== RECORDED DATA ==
•••

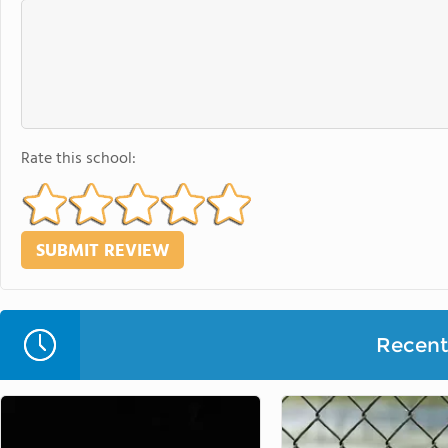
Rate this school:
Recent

•••

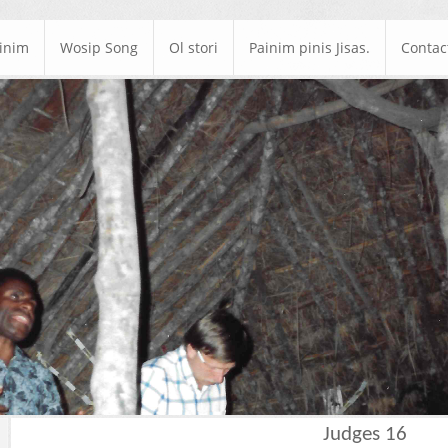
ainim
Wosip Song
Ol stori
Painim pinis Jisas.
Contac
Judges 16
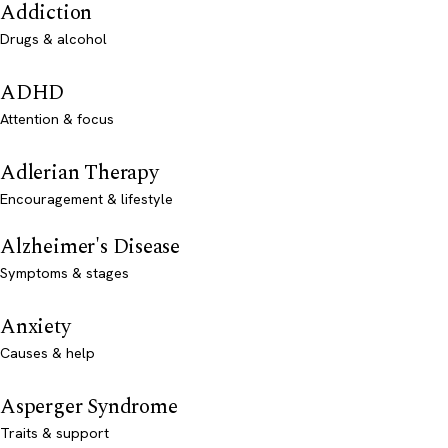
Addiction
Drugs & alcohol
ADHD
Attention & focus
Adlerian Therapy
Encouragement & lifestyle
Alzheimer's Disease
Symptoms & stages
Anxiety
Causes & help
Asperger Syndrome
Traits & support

•••

== TASK DESCRIPTION ==
An exact, complete copy of the lines above from the one with "Adlerian Therapy" through the one with "Traits & support" is the whole answer.

== ANSWER ==
Adlerian Therapy
Encouragement & lifestyle
Alzheimer's Disease
Symptoms & stages
Anxiety
Causes & help
Asperger Syndrome
Traits & support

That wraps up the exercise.